• **Dataset entries**:
-*-*-

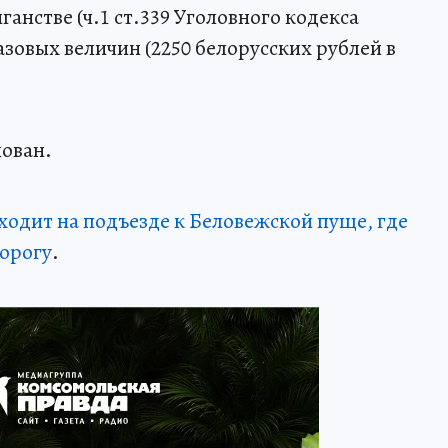
анстве (ч.1 ст.339 Уголовного кодекса
азовых величин (2250 белорусских рублей в
ован.
ходит на подъезде к Беловежской пуще, где
орогу
.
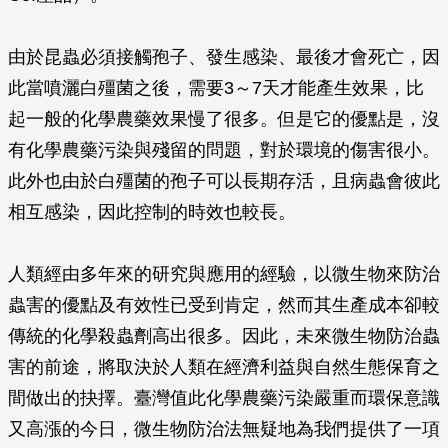
由於昆蟲必須接觸孢子、發生感染、最後才會死亡，因
此當噴灑白殭菌之後，需要3～7天才能產生效果，比
起一般的化學農藥效果慢了很多。但是它的優點是，沒
有化學農藥污染與殘留的問題，對於環境的傷害很小。
此外也由於白殭菌的孢子可以長期存活，且病蟲會彼此
相互感染，因此控制的時效也較長。
人類經由多年來的研究與應用的經驗，以微生物來防治
蟲害的優點及有效性已受到肯定，然而其生產成本卻較
傳統的化學殺蟲劑高出很多。因此，未來微生物防治蟲
害的前途，將取決於人類在經濟利益與自然生態保育之
間做出的抉擇。臺灣值此化學農藥污染嚴重而環保意識
又高漲的今日，微生物防治法無疑地為我們提供了一項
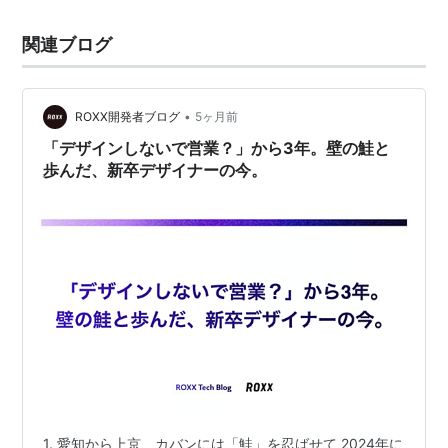
関連ブログ
•
ROXX開発者ブログ
5ヶ月前
「デザインしないで営業？」から3年。壁の鮭と
歩んだ、新卒デザイナーの今。
1. 愛知から上京、カバンには「鮭」を忍ばせて 2024年に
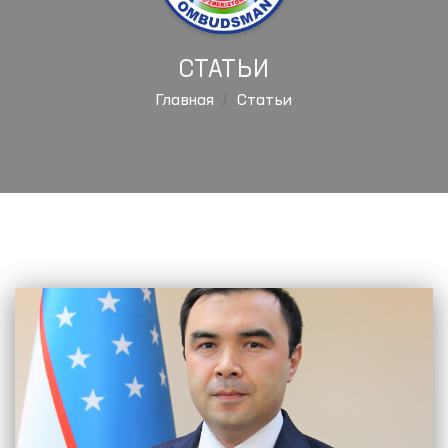
СТАТЬИ
Главная
Статьи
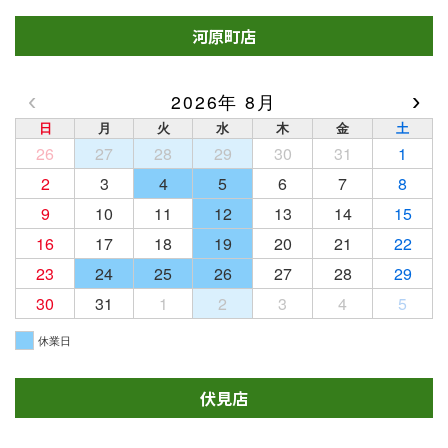
河原町店
‹
›
2026年 8月
日
月
火
水
木
金
土
26
27
28
29
30
31
1
2
3
4
5
6
7
8
9
10
11
12
13
14
15
16
17
18
19
20
21
22
23
24
25
26
27
28
29
30
31
1
2
3
4
5
休業日
伏見店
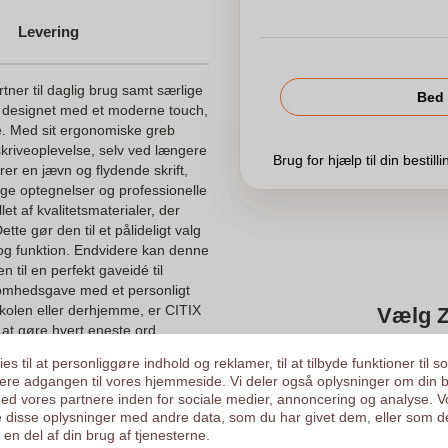
Levering
tner til daglig brug samt særlige
Bed 
t designet med et moderne touch,
else. Med sit ergonomiske greb
kriveoplevelse, selv ved længere
Brug for hjælp til din bestill
er en jævn og flydende skrift,
lige optegnelser og professionelle
et af kvalitetsmaterialer, der
te gør den til et pålideligt valg
 og funktion. Endvidere kan denne
 til en perfekt gaveidé til
somhedsgave med et personligt
skolen eller derhjemme, er CITIX
Vælg Z
 at gøre hvert eneste ord
es til at personliggøre indhold og reklamer, til at tilbyde funktioner til s
Det er også muligt at uplo
ysere adgangen til vores hjemmeside. Vi deler også oplysninger om din 
Vi tjekker dit logo gratis
d vores partnere inden for sociale medier, annoncering og analyse. V
 disse oplysninger med andre data, som du har givet dem, eller som d
Kunder giver os en score
en del af din brug af tjenesterne.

-*-*-

When the string "eller" appears in a line of the records above, that line is to be copied.

skolen eller derhjemme, er CITIX
 disse oplysninger med andre data, som du har givet dem, eller som d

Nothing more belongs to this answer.